▸ Task description
Exactly those lines that run from the one containing "front, la torche au poing, à" through the last line of the entries below should be printed, and no others.

|---|

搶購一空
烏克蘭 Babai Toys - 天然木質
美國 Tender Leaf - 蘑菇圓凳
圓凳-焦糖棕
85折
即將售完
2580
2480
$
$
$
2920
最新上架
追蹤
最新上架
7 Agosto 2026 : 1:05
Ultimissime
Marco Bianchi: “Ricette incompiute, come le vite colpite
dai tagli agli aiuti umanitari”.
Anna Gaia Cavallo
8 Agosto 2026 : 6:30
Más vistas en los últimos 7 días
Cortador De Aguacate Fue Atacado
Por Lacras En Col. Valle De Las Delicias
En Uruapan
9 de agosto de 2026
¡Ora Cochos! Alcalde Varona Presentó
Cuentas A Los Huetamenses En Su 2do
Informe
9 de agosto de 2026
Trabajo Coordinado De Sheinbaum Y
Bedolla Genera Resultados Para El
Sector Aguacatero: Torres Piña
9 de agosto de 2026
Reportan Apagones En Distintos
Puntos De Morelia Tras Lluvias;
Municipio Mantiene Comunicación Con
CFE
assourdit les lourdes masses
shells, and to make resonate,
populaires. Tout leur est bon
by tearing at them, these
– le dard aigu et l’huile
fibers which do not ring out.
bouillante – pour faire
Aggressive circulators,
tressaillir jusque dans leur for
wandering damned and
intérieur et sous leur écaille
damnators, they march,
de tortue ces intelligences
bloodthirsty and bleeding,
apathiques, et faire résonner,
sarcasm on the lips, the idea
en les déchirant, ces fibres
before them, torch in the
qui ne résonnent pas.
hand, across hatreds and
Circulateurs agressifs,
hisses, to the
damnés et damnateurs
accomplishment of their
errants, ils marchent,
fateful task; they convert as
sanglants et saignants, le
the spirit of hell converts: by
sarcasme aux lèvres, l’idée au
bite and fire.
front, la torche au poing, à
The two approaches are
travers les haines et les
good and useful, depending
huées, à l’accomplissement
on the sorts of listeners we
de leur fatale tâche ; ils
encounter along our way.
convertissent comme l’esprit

|---|

▸ Expected answer
front, la torche au poing, à
The two approaches are
travers les haines et les
good and useful, depending
huées, à l’accomplissement
on the sorts of listeners we
de leur fatale tâche ; ils
encounter along our way.
convertissent comme l’esprit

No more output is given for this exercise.